### [Exercise description]
In the entries below, find every line with "Lanzarote" and copy it.
=== Begin Enclosure ===
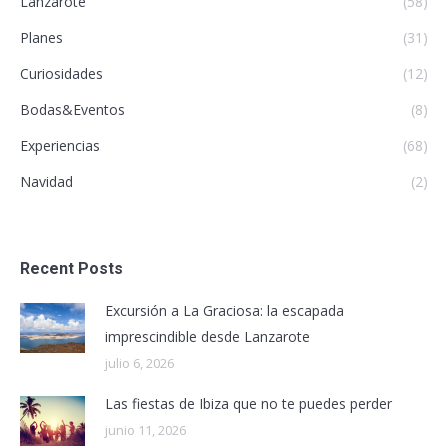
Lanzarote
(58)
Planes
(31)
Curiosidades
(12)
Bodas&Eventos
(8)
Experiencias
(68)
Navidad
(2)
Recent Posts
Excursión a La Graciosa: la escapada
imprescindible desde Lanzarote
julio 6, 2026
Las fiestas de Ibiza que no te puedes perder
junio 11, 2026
=== End Enclosure ===
=== Begin Enclosure ===
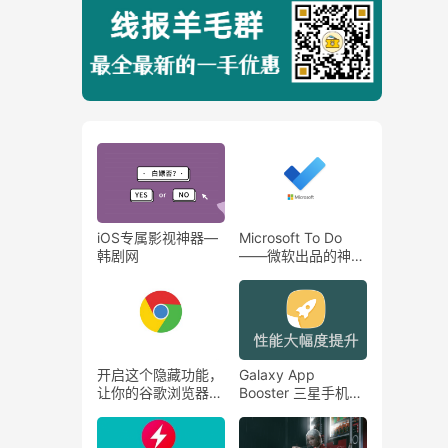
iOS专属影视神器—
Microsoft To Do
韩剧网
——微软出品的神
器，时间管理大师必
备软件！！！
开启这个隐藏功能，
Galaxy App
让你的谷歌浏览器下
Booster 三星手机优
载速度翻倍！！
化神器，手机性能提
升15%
=== End Enclosure ===
### [Written answer]
Lanzarote
imprescindible desde Lanzarote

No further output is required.